On the other hand, it appeared as tremendously dramatic that this extension, which might be but one single instant, should create that impression of enduring time, of all history, of all eternity. Only one moment, one flash, all at once, and yet our intuition of it so gradual, so slow, so protracted, creating the illusion that we contribute to creation.
It was at this moment that Garcia rescued me from these useless thoughts by asking the Moor how he became interested in these subjects. In a series of reminiscences shared with Dr. de los Rios and the Señor Olózaga, who had come momentarily awake, he told us.
There were memories of his stormy youth and a brilliant scene one night when, having returned from Ireland, he had conducted at El Real in Madrid one of the most magnificent performances of Gounod’s Faust ever presented at that venerable and critical opera house, when he inspired the musicians and singers to heights worthy of that romantic and significant opera. Then a concert with the Madrid orchestra where he made history with a capital rendition of Beethoven’s Third Symphony, by giving it full rein, letting it play itself, with warmth and turbulence, with serenity and piety, in those days when conductors could still do novel things with time-honored classics. He extemporized on the symphony.

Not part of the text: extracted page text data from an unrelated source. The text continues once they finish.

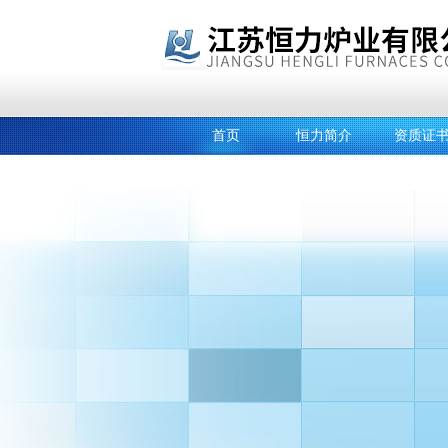
首页
恒力简介
资质证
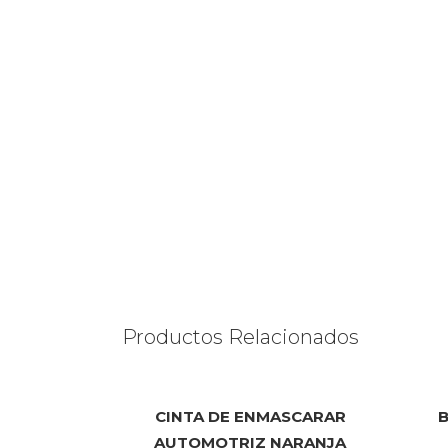
Productos Relacionados
CINTA DE ENMASCARAR
B
AUTOMOTRIZ NARANJA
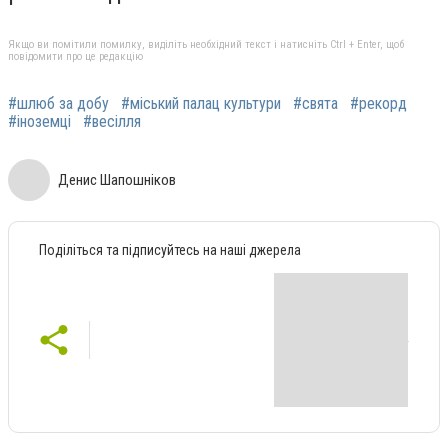
Якщо ви помітили помилку, виділіть необхідний текст і натисніть Ctrl + Enter, щоб
повідомити про це редакцію
#шлюб за добу
#міський палац культури
#свята
#рекорд
#іноземці
#весілля
Денис Шапошніков
Поділіться та підписуйтесь на наші джерела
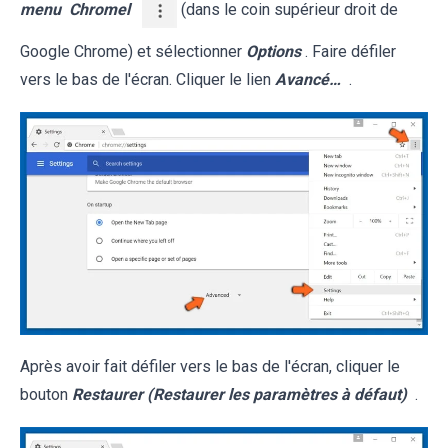
menu
Chromel
(dans le coin supérieur droit de
Google Chrome) et sélectionner
Options
. Faire défiler
vers le bas de l'écran. Cliquer le lien
Avancé…
.
Après avoir fait défiler vers le bas de l'écran, cliquer le
bouton
Restaurer (Restaurer les paramètres à défaut)
.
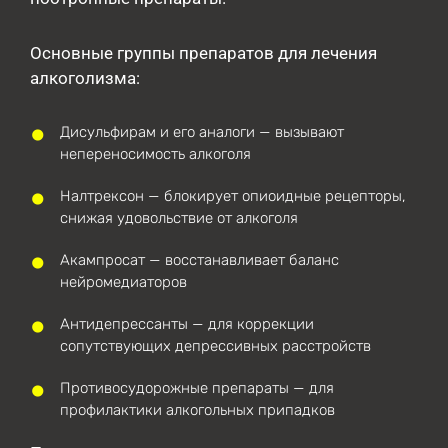
Основные группы препаратов для лечения
алкоголизма:
Дисульфирам и его аналоги — вызывают
непереносимость алкоголя
Налтрексон — блокирует опиоидные рецепторы,
снижая удовольствие от алкоголя
Акампросат — восстанавливает баланс
нейромедиаторов
Антидепрессанты — для коррекции
сопутствующих депрессивных расстройств
Противосудорожные препараты — для
профилактики алкогольных припадков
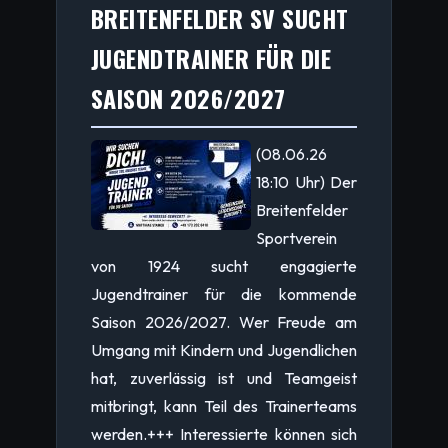
BREITENFELDER SV SUCHT
JUGENDTRAINER FÜR DIE
SAISON 2026/2027
(08.06.26
18:10 Uhr) Der
Breitenfelder
Sportverein
von 1924 sucht engagierte
Jugendtrainer für die kommende
Saison 2026/2027. Wer Freude am
Umgang mit Kindern und Jugendlichen
hat, zuverlässig ist und Teamgeist
mitbringt, kann Teil des Trainerteams
werden.+++ Interessierte können sich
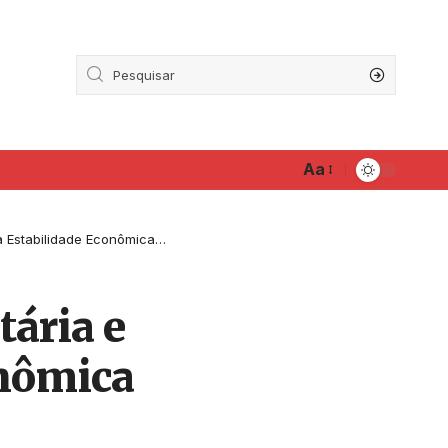
Aa
abilidade Econômica Nacional
tária e
onômica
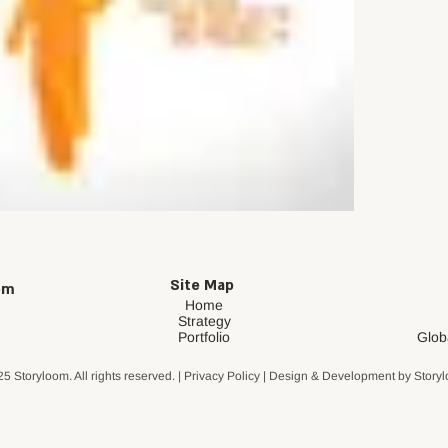
Site Map
om
Home
Strategy
Portfolio
Glob
5 Storyloom. All rights reserved. | Privacy Policy | Design & Development by Story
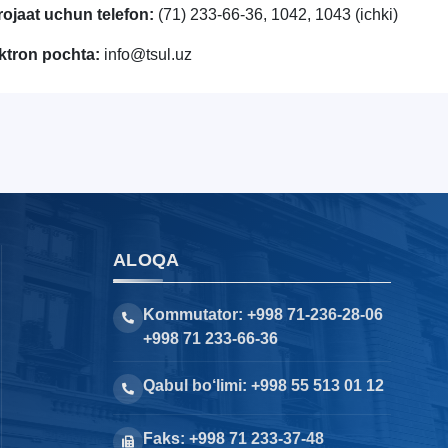
ojaat uchun telefon:
(71) 233-66-36, 1042, 1043 (ichki)
ktron pochta:
info@tsul.uz
ALOQA
Kommutator: +998 71-236-28-06
+998 71 233-66-36
Qabul bo‘limi: +998 55 513 01 12
Faks: +998 71 233-37-48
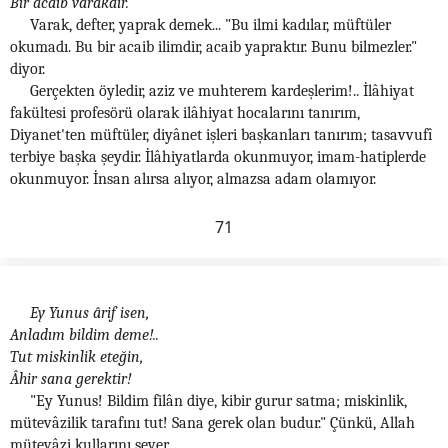
Bir acaib varakdır.
Varak, defter, yaprak demek... "Bu ilmi kadılar, müftüler
okumadı. Bu bir acaib ilimdir, acaib yapraktır. Bunu bilmezler."
diyor.
Gerçekten öyledir, aziz ve muhterem kardeşlerim!.. İlâhiyat
fakültesi profesörü olarak ilâhiyat hocalarını tanırım,
Diyanet'ten müftüler, diyânet işleri başkanları tanırım; tasavvufî
terbiye başka şeydir. İlâhiyatlarda okunmuyor, imam-hatiplerde
okunmuyor. İnsan alırsa alıyor, almazsa adam olamıyor.
71
Ey Yunus ârif isen,
Anladım bildim deme!..
Tut miskinlik eteğin,
Âhir sana gerektir!
"Ey Yunus! Bildim filân diye, kibir gurur satma; miskinlik,
mütevâzilik tarafını tut! Sana gerek olan budur." Çünkü, Allah
mütevâzi kullarını sever.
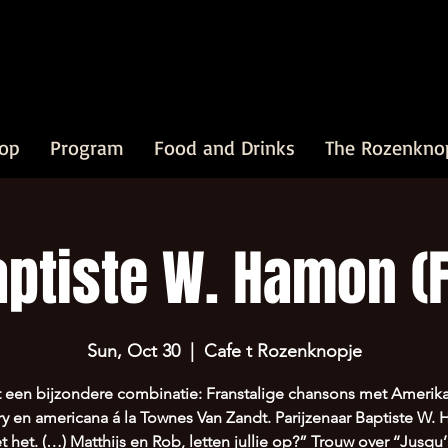
op
Program
Food and Drinks
The Rozenkno
aptiste W. Hamon (F
Sun, Oct 30
  |  
Cafe t Rozenknopje
 een bijzondere combinatie: Franstalige chansons met Amerik
ry en americana á la Townes Van Zandt. Parijzenaar Baptiste W.
t het. (…) Matthijs en Rob, letten jullie op?” Trouw over ‘‘Jusqu’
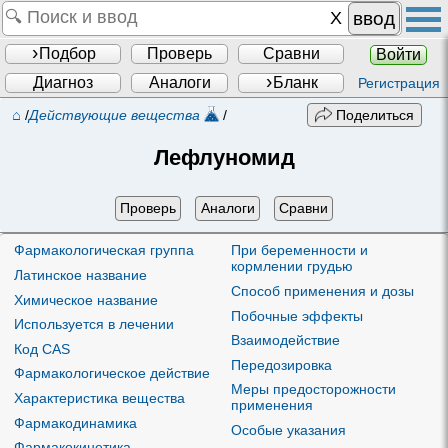
ввод
Подбор
Проверь
Сравни
Войти
Диагноз
Аналоги
Бланк
Регистрация
⌂
/
Действующие вещества
/
Поделиться
Лефлуномид
Проверь
Аналоги
Сравни
Фармакологическая группа
При беременности и
кормлении грудью
Латинское название
Способ применения и дозы
Химическое название
Побочные эффекты
Используется в лечении
Взаимодействие
Код CAS
Передозировка
Фармакологическое действие
Меры предосторожности
Характеристика вещества
применения
Фармакодинамика
Особые указания
Фармакокинетика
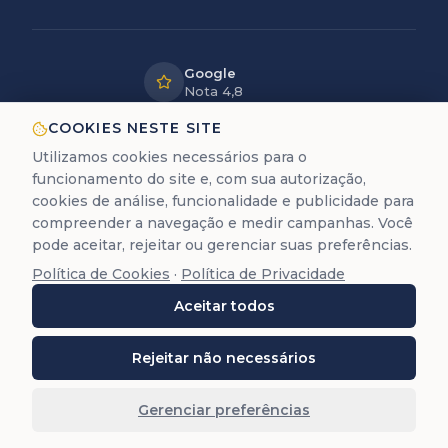
Google
Nota 4,8
LGPD
COOKIES NESTE SITE
Dados
Utilizamos cookies necessários para o
protegidos
funcionamento do site e, com sua autorização,
12+ anos
cookies de análise, funcionalidade e publicidade para
de experiência
compreender a navegação e medir campanhas. Você
pode aceitar, rejeitar ou gerenciar suas preferências.
Política de Cookies
·
Política de Privacidade
A Trastevere é uma empresa de assessoria documental
Aceitar todos
para cidadania europeia. Não prestamos serviços
jurídicos de advocacia (Lei 8.906/94).
©
2026
Trastevere Cidadanias. Todos os direitos
Rejeitar não necessários
reservados. O conteúdo deste site (textos, imagens,
marcas, layout e código) é protegido pela Lei 9.610/98.
Gerenciar preferências
Reprodução total ou parcial é proibida sem autorização
prévia por escrito.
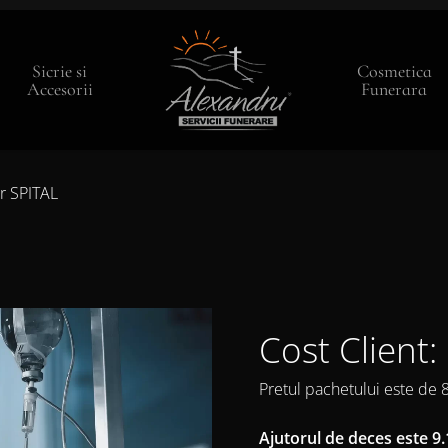
Sicrie si
Cosmetica
Accesorii
Funerara
r SPITAL
Cost Client: 
Pretul pachetului este de 8
Ajutorul de deces este 9.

The first movement: a complete thesis — strident and sentimental — sheer glory in all its aspects — a résumé of the whole program. The second movement with all the rotten grandeur of death, of green marble sepulchral dwellings and tearful lamentations. The third movement, a resurrection in memories of battles with horn calls suggestive of the hunt. Many conductors have been tempted to transpose these two movements because of misunderstood reverence for chronology. Beethoven’s musical instinct guided him unerringly to the proper arrangement. Not only to sacrifice an unessential chronology to musical structure and unity, but philosophically as well; to kill his hero at the outset and understand that death is the foregone conclusion in the life of a hero which implies it by definition. This was a stroke of genius which sees clearly the timeless pattern of destiny. The last movement: victorious soldiers marching and also rhythms and accents indicative of limping, wounded, tired, straggling soldiers stepping off, coming to roost at the roadside inns, to quench their many thirsts, especially that for life, after their long association with death. A symphony which is the greatest tribute ever paid to masculinity, a monument to men and their glory and the penalty of their calling. A tableau of brilliant uniforms and decorations stained with blood. A battlefield with bucolic reminiscences of love.